New Zealand first became involved in the former Yugoslavia in February 1992 when the United Nations (UN) requested troops be sent to Bosnia-Herzegovina to contribute to the UN Protection Force (UNPROFOR). By the end of 1992, seven New Zealanders were permanently assigned to UNPROFOR as military observers.
As the situation in Bosnia-Herzegovina deteriorated, a further request from the UN led to a reinforced infantry company of 250 men arriving from New Zealand in September 1994. These men were based in Santici Camp near Vitez, 60 kilometres north-west of Sarajevo, and at the time were the largest operational deployment of the New Zealand Army since the Vietnam War. The principal task of this company was to monitor compliance with the agreements reached between the Bosnian Croat and Bosnian Muslim authorities and to improve the freedom of movement and general quality of life of people in its area of responsibility. By late 1995, the Kiwi area of responsibility was widely regarded as one of the most settled areas in central Bosnia. A total of 261 New Zealanders were serving in Bosnia at this time.

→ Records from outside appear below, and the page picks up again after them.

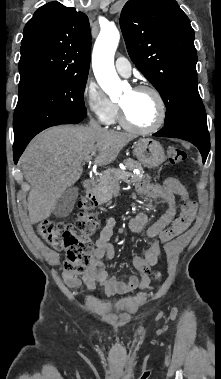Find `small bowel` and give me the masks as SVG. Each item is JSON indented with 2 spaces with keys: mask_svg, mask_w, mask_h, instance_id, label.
Instances as JSON below:
<instances>
[{
  "mask_svg": "<svg viewBox=\"0 0 221 379\" xmlns=\"http://www.w3.org/2000/svg\"><path fill=\"white\" fill-rule=\"evenodd\" d=\"M137 191L148 198L162 199L168 205L166 212L151 225H148L145 213H138L129 222L130 231L135 233L145 231L147 237L151 239L143 255L134 256L132 259L134 267L140 274V279L135 275H129L125 281L116 275H110L103 263V259L111 260L115 257V250L110 239L116 219L111 217L107 220L96 241L89 268L81 275L64 273L63 279L67 286L74 288L83 283L88 294L94 293L96 287L100 286L107 296L133 295L148 287L151 267L157 263L160 254V246L156 238L175 216L176 196L184 203L189 201V197L186 188L172 177L166 178L161 183H151L145 177L137 184Z\"/></svg>",
  "mask_w": 221,
  "mask_h": 379,
  "instance_id": "obj_1",
  "label": "small bowel"
}]
</instances>
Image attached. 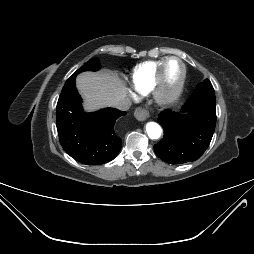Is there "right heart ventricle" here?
Segmentation results:
<instances>
[{
  "instance_id": "right-heart-ventricle-1",
  "label": "right heart ventricle",
  "mask_w": 254,
  "mask_h": 254,
  "mask_svg": "<svg viewBox=\"0 0 254 254\" xmlns=\"http://www.w3.org/2000/svg\"><path fill=\"white\" fill-rule=\"evenodd\" d=\"M165 59L147 61L137 65L131 75L133 88L141 94L151 91L157 71Z\"/></svg>"
}]
</instances>
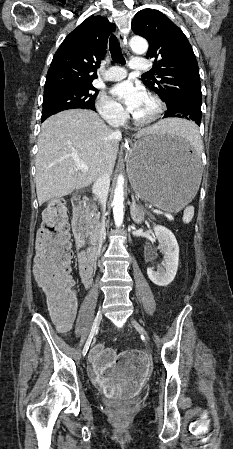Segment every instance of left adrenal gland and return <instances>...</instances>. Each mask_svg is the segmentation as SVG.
<instances>
[{
	"instance_id": "a2214340",
	"label": "left adrenal gland",
	"mask_w": 233,
	"mask_h": 449,
	"mask_svg": "<svg viewBox=\"0 0 233 449\" xmlns=\"http://www.w3.org/2000/svg\"><path fill=\"white\" fill-rule=\"evenodd\" d=\"M144 210L141 206L136 204V200L134 198V195H132V204L130 206V215L132 220L136 223V224H141L142 221L144 220Z\"/></svg>"
}]
</instances>
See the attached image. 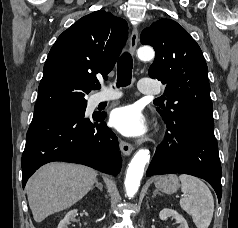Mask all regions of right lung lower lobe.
I'll return each mask as SVG.
<instances>
[{"mask_svg":"<svg viewBox=\"0 0 238 228\" xmlns=\"http://www.w3.org/2000/svg\"><path fill=\"white\" fill-rule=\"evenodd\" d=\"M85 112L66 109L35 114L22 155V185L43 164L64 161L118 175L121 153L118 139L103 121L106 114L84 117Z\"/></svg>","mask_w":238,"mask_h":228,"instance_id":"1","label":"right lung lower lobe"}]
</instances>
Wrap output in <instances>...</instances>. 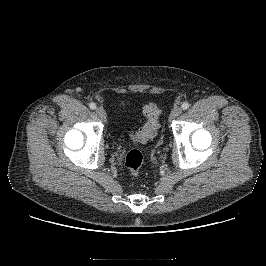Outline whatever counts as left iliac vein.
<instances>
[{
	"label": "left iliac vein",
	"mask_w": 266,
	"mask_h": 266,
	"mask_svg": "<svg viewBox=\"0 0 266 266\" xmlns=\"http://www.w3.org/2000/svg\"><path fill=\"white\" fill-rule=\"evenodd\" d=\"M181 113H182L181 107L174 108L170 113L169 120L177 118Z\"/></svg>",
	"instance_id": "4c4485c4"
}]
</instances>
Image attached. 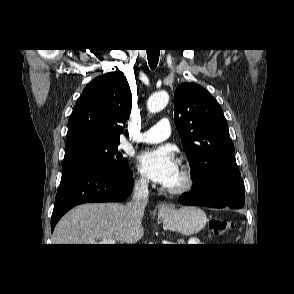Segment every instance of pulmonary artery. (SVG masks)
<instances>
[{
	"mask_svg": "<svg viewBox=\"0 0 294 294\" xmlns=\"http://www.w3.org/2000/svg\"><path fill=\"white\" fill-rule=\"evenodd\" d=\"M171 127L168 119H162L149 130L139 134L136 138L138 142L158 143L169 138Z\"/></svg>",
	"mask_w": 294,
	"mask_h": 294,
	"instance_id": "e3ab8cb5",
	"label": "pulmonary artery"
}]
</instances>
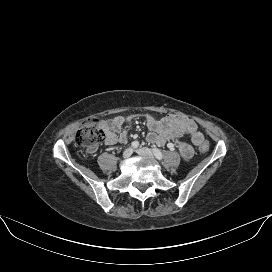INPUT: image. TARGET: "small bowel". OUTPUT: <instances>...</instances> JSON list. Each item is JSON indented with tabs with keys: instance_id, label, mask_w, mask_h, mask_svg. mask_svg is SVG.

After the signing of the Dayton Agreement, the majority of the New Zealand force returned to the Southern Hemisphere in early 1996, leaving a handful of officers serving with the British contingent of the NATO Stabilisation Force (SFOR) in Banja Luka. These officers were then integrated into EUFOR in 2004 and in addition, New Zealand troops manned one of the first EUFOR Liaison and Observation Teams (LOTs) in Prijedor. As the ‘public face’ of EUFOR, the LOTs are designed to allow local civilians easy access to EUFOR soldiers.

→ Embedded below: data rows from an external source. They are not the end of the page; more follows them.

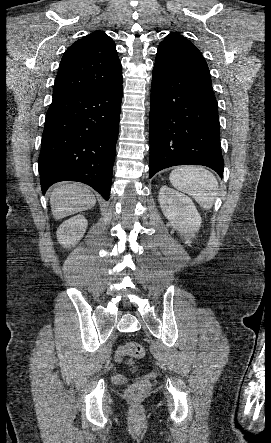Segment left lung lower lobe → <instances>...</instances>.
<instances>
[{
	"instance_id": "0a47b994",
	"label": "left lung lower lobe",
	"mask_w": 271,
	"mask_h": 443,
	"mask_svg": "<svg viewBox=\"0 0 271 443\" xmlns=\"http://www.w3.org/2000/svg\"><path fill=\"white\" fill-rule=\"evenodd\" d=\"M149 177L176 165L210 167L221 177L218 105L204 57L158 47L149 116Z\"/></svg>"
}]
</instances>
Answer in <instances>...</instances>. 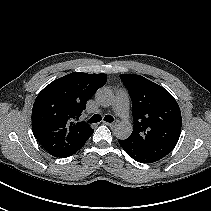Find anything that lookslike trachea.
Masks as SVG:
<instances>
[{
	"mask_svg": "<svg viewBox=\"0 0 211 211\" xmlns=\"http://www.w3.org/2000/svg\"><path fill=\"white\" fill-rule=\"evenodd\" d=\"M101 119L102 118L99 114H95L89 119V123H97V122H100ZM104 121L111 123L114 121V118L111 115H106L104 117Z\"/></svg>",
	"mask_w": 211,
	"mask_h": 211,
	"instance_id": "trachea-1",
	"label": "trachea"
}]
</instances>
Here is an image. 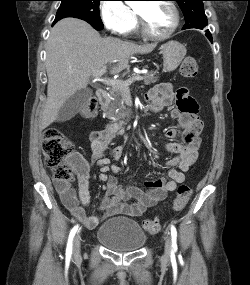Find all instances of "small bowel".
Here are the masks:
<instances>
[{
	"label": "small bowel",
	"mask_w": 250,
	"mask_h": 285,
	"mask_svg": "<svg viewBox=\"0 0 250 285\" xmlns=\"http://www.w3.org/2000/svg\"><path fill=\"white\" fill-rule=\"evenodd\" d=\"M153 111H160L164 107L176 102V107L171 111V117L178 121L183 130V142H168L165 150L174 156L167 161L168 176L148 179L145 190L134 185H121L114 175H107L108 165L119 160L123 155L122 145H117L112 150L107 147L118 139V133L111 128L93 130L89 133L92 151V160L100 167V179L106 183V194L101 202L100 210L103 216L88 215L85 210L90 202V168L87 161L79 154L72 153L70 164L78 180V192L68 182L56 183V190L62 203L70 213L88 229L95 228L102 218L126 215L140 217L147 208L162 201L168 192L174 191L185 180V174L197 158L200 145L199 135L202 122L197 118L198 105L188 94L187 90L180 88L174 91L169 83H161L152 87L146 96ZM177 129L170 127L166 130L168 138L177 136ZM132 200V202H129Z\"/></svg>",
	"instance_id": "small-bowel-1"
}]
</instances>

As part of EUFOR transition, the New Zealand LOT mission ended on 5 April 2007, leaving only 3 New Zealand staff officers in Bosnia-Herzegovina, working in EUFOR Multi-National Task Force North West under the command of Brigadier Chris Murray of the British Army. This Task Force has now closed signalling the end of New Zealand involvement in Bosnia-Herzegovina.
Speaking at the flag lowering ceremony on Friday, Rear Admiral Witthauer stated, “Your countries association with Bosnia-Herzegovina has been a long and rewarding one for EUFOR and the citizens of Bosnia-Herzegovina on one hand and on the other hand for the New Zealand defence forces”. Also attending the ceremony was Brigadier Paul Southwell, the New Zealand Defence Attaché in London, who commented “ This occasion is special, because it does mark the departure of our military from Bosnia, but not necessarily the departure of our interest in this area”.